JPMorgan, which transformed its commodities business by buying RBS Sempra in 2010, gaining access to lucrative oil and metals trading in both the physical and futures markets, was the only big financial firm to sharply raise its commodities risk in the fourth quarter.
The three are the world's largest investment banks and commodity trading houses, and analysts said Morgan Stanley and Goldman could take a leaf out of their rival's book based on their higher price estimates for key raw materials.
Pursche said Goldman had been particularly bullish on oil at a recent strategy meeting he had with the firm, whose stock his company owned. "It echoes a similarly strong position on oil and energy markets which I've heard from Morgan Stanley."
While essentially a function of volatility, VaR is also the only publicly available measure of the risk appetite a bank shows towards a certain market, especially when it doesn't break down numbers for that business -- like in the case of commodities.
Goldman's VaR for commodities rose to $26 million in the fourth quarter from $25 million in the third quarter and $23 million from the fourth quarter of 2010.
Morgan Stanley's VaR slid to $28 million from $32 million in the prior quarter. It was $26 million a year ago.
JPMorgan reported a $20 million commodities VaR for the latest quarter, up 33 percent from the previous three months and 43 percent from a year ago.
Commodity markets saw some of their sharpest price swings in the fourth quarter last year.
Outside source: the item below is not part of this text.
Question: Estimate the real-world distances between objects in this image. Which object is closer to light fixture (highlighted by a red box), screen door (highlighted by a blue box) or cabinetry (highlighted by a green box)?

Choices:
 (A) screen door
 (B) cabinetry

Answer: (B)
The 19-commodity Thomson Reuters-Jefferies CRB index .CRB, a global benchmark, rose 2.4 percent during the quarter--recovering modestly from sharp declines in two prior quarters.
As prices began declining in the second half of the year, most banks and trading firms cut their forecasts for major commodities such as oil.
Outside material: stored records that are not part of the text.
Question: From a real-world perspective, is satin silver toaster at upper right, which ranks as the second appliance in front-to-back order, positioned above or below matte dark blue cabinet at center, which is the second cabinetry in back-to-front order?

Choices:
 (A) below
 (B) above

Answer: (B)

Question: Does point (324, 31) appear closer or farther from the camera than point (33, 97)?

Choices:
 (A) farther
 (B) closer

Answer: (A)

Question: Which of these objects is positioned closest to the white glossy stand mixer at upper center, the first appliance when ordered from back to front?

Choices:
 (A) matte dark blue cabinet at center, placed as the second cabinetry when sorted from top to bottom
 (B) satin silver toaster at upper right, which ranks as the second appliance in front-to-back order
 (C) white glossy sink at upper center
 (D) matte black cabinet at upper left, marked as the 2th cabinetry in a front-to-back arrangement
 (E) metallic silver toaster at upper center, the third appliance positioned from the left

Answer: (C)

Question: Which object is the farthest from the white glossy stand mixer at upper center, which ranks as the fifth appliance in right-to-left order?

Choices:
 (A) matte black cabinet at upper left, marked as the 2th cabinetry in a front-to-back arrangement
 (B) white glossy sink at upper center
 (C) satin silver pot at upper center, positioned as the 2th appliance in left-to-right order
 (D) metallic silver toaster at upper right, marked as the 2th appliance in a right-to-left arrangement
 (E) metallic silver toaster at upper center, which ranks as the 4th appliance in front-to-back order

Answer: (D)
Goldman trimmed its 2012 forecast for London-traded Brent to $120 a barrel from $130, citing financial stress in Europe. Morgan Stanley cut its Brent outlook to $100 from $130.
As 2012 dawned, the projections for oil improved, boosted by stronger U.S. economic data and geopolitical tensions and other conditions favorable to energy markets.
An end-December poll of global banks by Reuters forecast U.S. crude oil to average $97 per barrel in 2012, up from $96.50 in November. London's Brent crude was expected to average $105.20, down from $107 previously but still above the $100 mark.
Positive economic data and geopolitics aside, the outlook for commodities -- and, consequently, risk appetite -- could rise sharply this year if the U.S. Federal Reserve hints at another big round of monetary easing.
Since a $600 billion bond purchase program by the Fed -- dubbed Quantitative Easing 2, or QE2 -- ended in the middle of last year, markets have been yearning for an equivalent.
"A QE3 would naturally drive commodities, and there'd be strong chances for risk and VaR numbers to rise in such an environment," said Matt McCormick, banking analyst at Bahl & Gaynor in Cincinnati, Ohio.